Diroccate, legate ancora alla tradizione agricola o trasformate in lussuosi complessi ricettivi o ristorativi, esse conservano nella struttura architettonica, rustica o elegante, mediterranea o barocca, evidenti tracce della complessa e tormentata storia agraria del Sud. In molte di queste masserie incontreremo numerose cappelle e chiesette, per la maggior parte sconsacrate e i trappeti, ricavati in genere in grotte. In Contrada Capitolo, frazione balneare di Monopoli, si può ammirare la Masseria Garrappa, la cui struttura conserva intatte le caditoie, il muro di cinta, il ponte e la piccola chiesa con portale cinquecentesco, la masseria Losciale e Lamalunga, edificata nel 1600 e arricchita in seguito dalla scalinata settecentesca e dalla cappella. 
Verso la collina, interessanti sono Catalluccio, Spina Grande e Piccola e masseria Rota. Per una sterrata stradina interna si giunge ad uno dei più interessanti complessi rurali della zona, masseria Caramanna, caratterizzata da una singolare scala circolare, e una lineare balaustra sul terrazzo, dal quale ammirare lo scenario che spazia dai profili collinari al mare. 
La Masseria Vagone, costruita nel XVII secolo è caratterizzata dalla presenza di una piccola Chiesa con volta in Carparo (il tufo bianco originario di queste terre).

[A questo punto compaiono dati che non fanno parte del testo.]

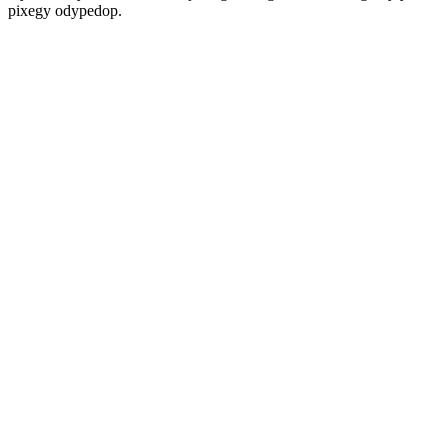
pixegy odypedop.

Sui 13 km di costa si staglia l'affascinante Castello di Santo Stefano edificato proprio su quella tipica costa bassa e frastagliata che caratterizza il monopolitano. E' stato il più importante sistema difensivo costiero monopolitano per tutto il medioevo, fondato nel 1086 da Goffredo il Normanno, sorse al tempo delle crociate su di una penisoletta protendente tra due insenature che formano due piccoli porti naturali. A pianta circolare, con la presenza di un pozzo da cui attingere acqua freatica, fu sede del Monastero dei Benedettini, i quali assegnarono il nome alla rocca per la presenza, al suo interno, delle reliquie di Santo Stefano. Queste ultime furono traslate il 26 dicembre del 1365 proprio per difenderle dalle continue aggressioni turche e piratesche. Intorno alla fine del 1200, i Cavalieri di Malta, con l'obiettivo di controllare i traffici navali, decisero di trasferirsi nell'abbazia fortificando il vecchio maniero difensivo. Crearono un fossato tuttora visibile e resero utili all'attracco entrambe le calette alla destra e alla sinistra del monastero-fortezza. La presenza di ben due cale davano, inoltre, la possibilità di riparare più navi contemporaneamente e di rifornirle di tutto l'occorrente per intraprendere il viaggio verso la Terra Santa. Vicenda storica importante per i cittadini di Monopoli è l'approdo dell'icona bizantina della Madonna della Madia il 16 dicembre 1117, mentre era vescovo della città Romualdo, in un periodo in cui il tetto della erigenda nuova Cattedrale non poteva essere completato per mancanza di denaro; le insistenti esortazioni del vescovo Romualdo ai cittadini affinché pregassero la Madonna di aiutarli a completare la chiesa scaturirono nel miracoloso approdo dell'Odegitria, che ancora oggi è la protettrice della città, appunto la Madonna della Madia l'icona giunse a Monopoli all'alba del 16 dicembre 1117, trasportata da una zattera di travi, che costituirono la copertura del tetto della chiesa. In seguito a questo evento miracoloso la nuova Cattedrale, inizialmente dedicata ai santi Maia e Mercurio, fu intitolata alla Madonna della Madia.